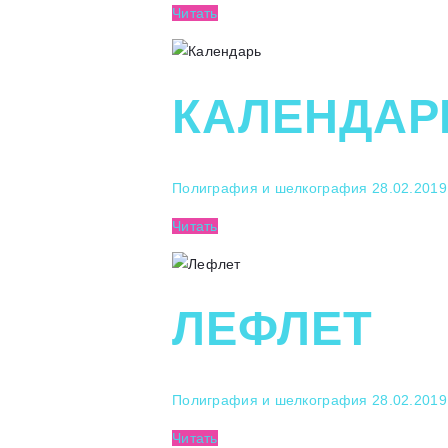
Читать
КАЛЕНДАР
Полиграфия и шелкография
28.02.2019
Читать
ЛЕФЛЕТ
Полиграфия и шелкография
28.02.2019
Читать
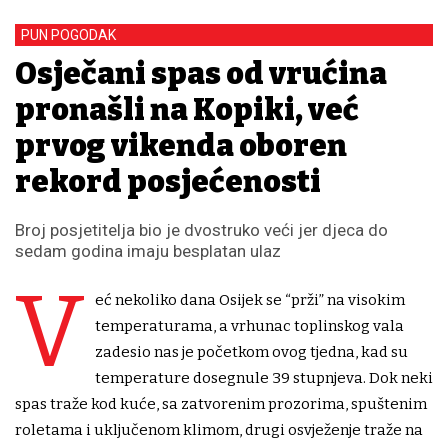
PUN POGODAK
Osječani spas od vrućina
pronašli na Kopiki, već
prvog vikenda oboren
rekord posjećenosti
Broj posjetitelja bio je dvostruko veći jer djeca do
sedam godina imaju besplatan ulaz
V
eć nekoliko dana Osijek se “prži” na visokim
temperaturama, a vrhunac toplinskog vala
zadesio nas je početkom ovog tjedna, kad su
temperature dosegnule 39 stupnjeva. Dok neki
spas traže kod kuće, sa zatvorenim prozorima, spuštenim
roletama i uključenom klimom, drugi osvježenje traže na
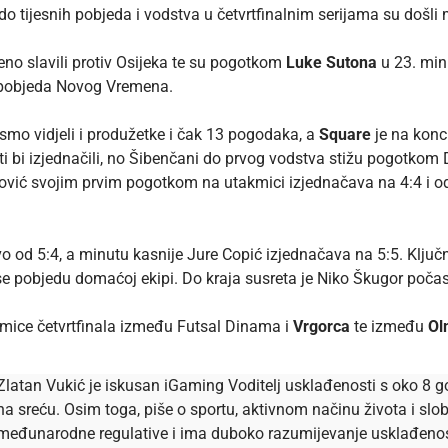
do tijesnih pobjeda i vodstva u četvrtfinalnim serijama su doš
no slavili protiv Osijeka te su pogotkom
Luke Sutona
u 23. minu
. pobjeda Novog Vremena.
smo vidjeli i produžetke i čak 13 pogodaka, a
Square
je na konc
i bi izjednačili, no Šibenčani do prvog vodstva stižu pogotkom 
nović svojim prvim pogotkom na utakmici izjednačava na 4:4 i o
vo od 5:4, a minutu kasnije Jure Copić izjednačava na 5:5. Klj
se pobjedu domaćoj ekipi. Do kraja susreta je Niko Škugor poč
kmice četvrtfinala između Futsal Dinama i
Vrgorca
te između
Ol
Zlatan Vukić je iskusan iGaming Voditelj usklađenosti s oko 8 go
na sreću. Osim toga, piše o sportu, aktivnom načinu života i s
međunarodne regulative i ima duboko razumijevanje usklađenosti 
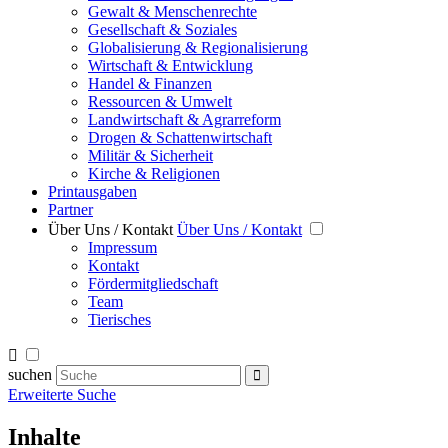
Gewalt & Menschenrechte
Gesellschaft & Soziales
Globalisierung & Regionalisierung
Wirtschaft & Entwicklung
Handel & Finanzen
Ressourcen & Umwelt
Landwirtschaft & Agrarreform
Drogen & Schattenwirtschaft
Militär & Sicherheit
Kirche & Religionen
Printausgaben
Partner
Über Uns / Kontakt
Über Uns / Kontakt
Impressum
Kontakt
Fördermitgliedschaft
Team
Tierisches
suchen
Erweiterte Suche
Inhalte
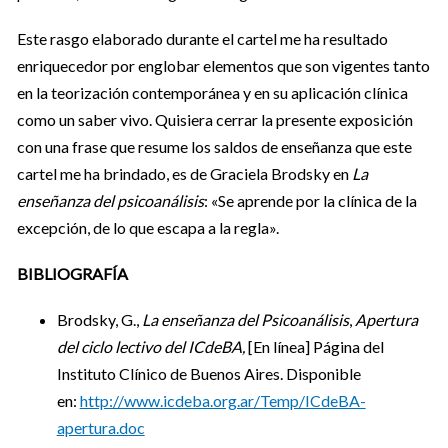
Este rasgo elaborado durante el cartel me ha resultado
enriquecedor por englobar elementos que son vigentes tanto
en la teorización contemporánea y en su aplicación clínica
como un saber vivo. Quisiera cerrar la presente exposición
con una frase que resume los saldos de enseñanza que este
cartel me ha brindado, es de Graciela Brodsky en
La
enseñanza del psicoanálisis
: «Se aprende por la clínica de la
excepción, de lo que escapa a la regla».
BIBLIOGRAFÍA
Brodsky, G.,
La enseñanza del Psicoanálisis
,
Apertura
del ciclo lectivo del ICdeBA,
[En línea] Página del
Instituto Clínico de Buenos Aires. Disponible
en:
http://www.icdeba.org.ar/Temp/ICdeBA-
apertura.doc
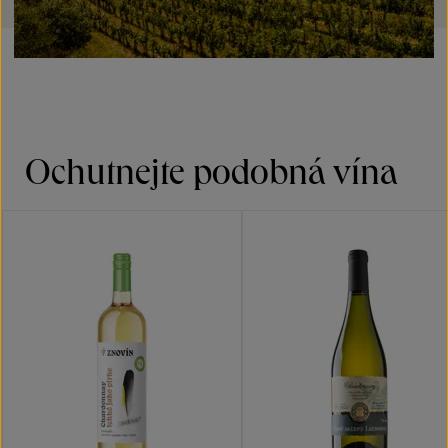
Ochutnejte podobná vína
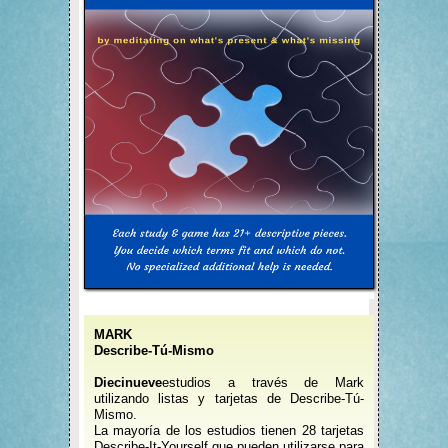
MARK
Describe-Tú-Mismo
Diecinueve
estudios a través de Mark
utilizando listas y tarjetas de Describe-Tú-
Mismo.
La mayoría de los estudios tienen 28 tarjetas
Describe-It-Yourself que pueden utilizarse para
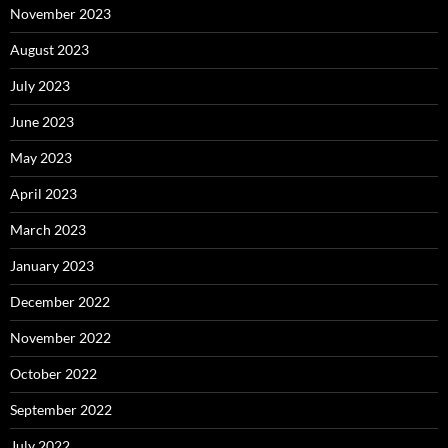
November 2023
August 2023
July 2023
June 2023
May 2023
April 2023
March 2023
January 2023
December 2022
November 2022
October 2022
September 2022
July 2022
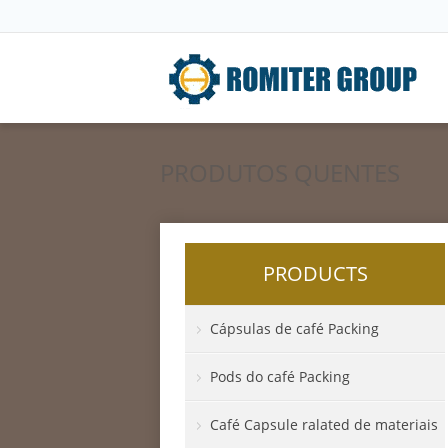
PRODUTOS QUENTES
PRODUCTS
Cápsulas de café Packing
Pods do café Packing
Café Capsule ralated de materiais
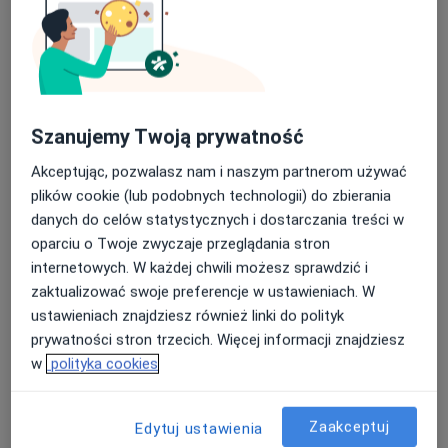
Zobacz wszystkich 7 specjalistów
Brak dostępnych specjalistów z wolnymi terminami w tym centrum medycznym.
Pokaż profil
Szanujemy Twoją prywatność
Akceptując, pozwalasz nam i naszym partnerom używać
plików cookie (lub podobnych technologii) do zbierania
danych do celów statystycznych i dostarczania treści w
oparciu o Twoje zwyczaje przeglądania stron
internetowych. W każdej chwili możesz sprawdzić i
zaktualizować swoje preferencje w ustawieniach. W
Mediss Medical Clinic
ustawieniach znajdziesz również linki do polityk
·
Więcej
Medycyna estetyczna, Ginekologia, Endokrynologia
prywatności stron trzecich. Więcej informacji znajdziesz
1288 opinii
w
polityka cookies
Lotnicza 31, Banino
•
Mapa
Konsultacja endokrynologiczna
240 zł
Zaakceptuj
Edytuj ustawienia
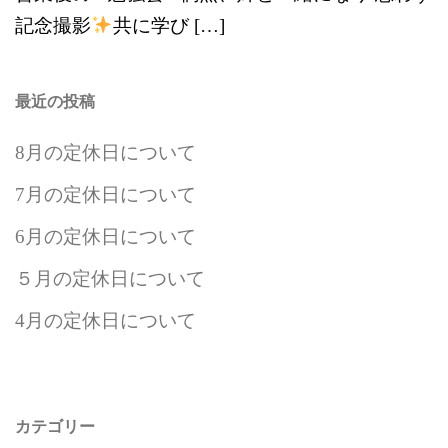
記念撮影
共に学び […]
最近の投稿
8月の定休日について
7月の定休日について
6月の定休日について
５月の定休日について
4月の定休日について
カテゴリー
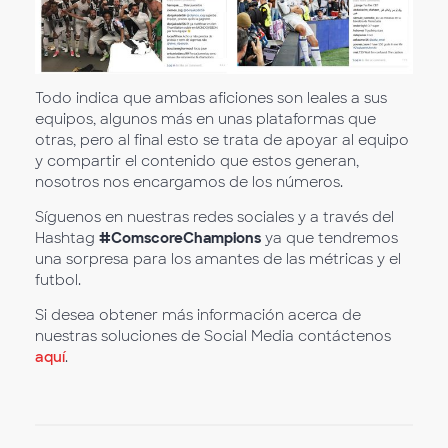
Todo indica que ambas aficiones son leales a sus
equipos, algunos más en unas plataformas que
otras, pero al final esto se trata de apoyar al equipo
y compartir el contenido que estos generan,
nosotros nos encargamos de los números.
Síguenos en nuestras redes sociales y a través del
Hashtag
#ComscoreChampions
ya que tendremos
una sorpresa para los amantes de las métricas y el
futbol.
Si desea obtener más información acerca de
nuestras soluciones de Social Media contáctenos
aquí
.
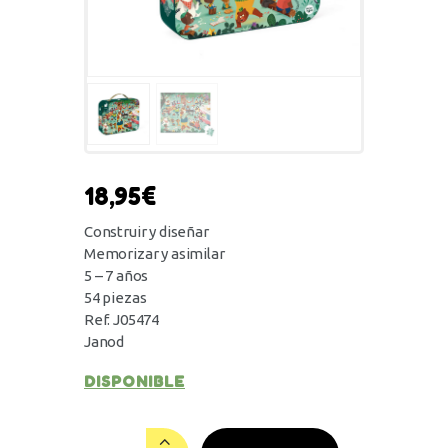
18,95
€
Construir y diseñar
Memorizar y asimilar
5 – 7 años
54 piezas
Ref. J05474
Janod
DISPONIBLE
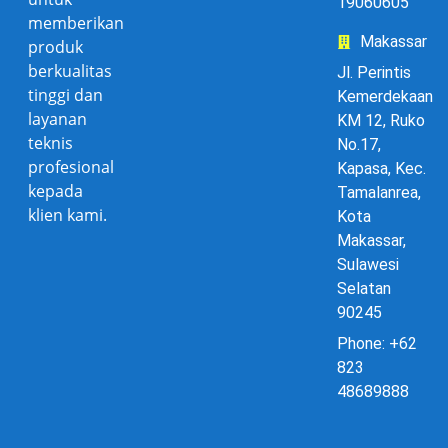
19060605
memberikan
Makassar
produk
berkualitas
Jl. Perintis
tinggi dan
Kemerdekaan
layanan
KM 12, Ruko
teknis
No.17,
profesional
Kapasa, Kec.
kepada
Tamalanrea,
klien kami.
Kota
Makassar,
Sulawesi
Selatan
90245
Phone: +62
823
48689888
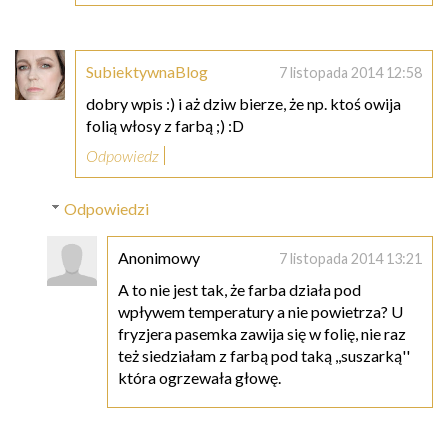
SubiektywnaBlog
7 listopada 2014 12:58
dobry wpis :) i aż dziw bierze, że np. ktoś owija
folią włosy z farbą ;) :D
Odpowiedz
Odpowiedzi
Anonimowy
7 listopada 2014 13:21
A to nie jest tak, że farba działa pod
wpływem temperatury a nie powietrza? U
fryzjera pasemka zawija się w folię, nie raz
też siedziałam z farbą pod taką ,,suszarką''
która ogrzewała głowę.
────────────────────
Task statement: Where a line of the data above includes "enseñanza", copy that line.

Task output:
con una frase que resume los saldos de enseñanza que este
enseñanza del psicoanálisis
La enseñanza del Psicoanálisis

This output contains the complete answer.